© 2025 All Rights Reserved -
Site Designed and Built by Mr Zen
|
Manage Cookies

...

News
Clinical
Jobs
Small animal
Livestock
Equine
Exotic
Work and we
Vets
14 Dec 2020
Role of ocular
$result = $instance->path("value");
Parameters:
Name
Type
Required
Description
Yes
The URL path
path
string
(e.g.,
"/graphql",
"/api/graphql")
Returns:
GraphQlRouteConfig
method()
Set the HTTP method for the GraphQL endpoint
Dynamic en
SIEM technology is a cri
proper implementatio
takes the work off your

## WHAT IS NEEDED
Find the word "path" in the entries, then copy out every line that has it.

## EXERCISE RESPONSE
$result = $instance->path("value");
The URL path
path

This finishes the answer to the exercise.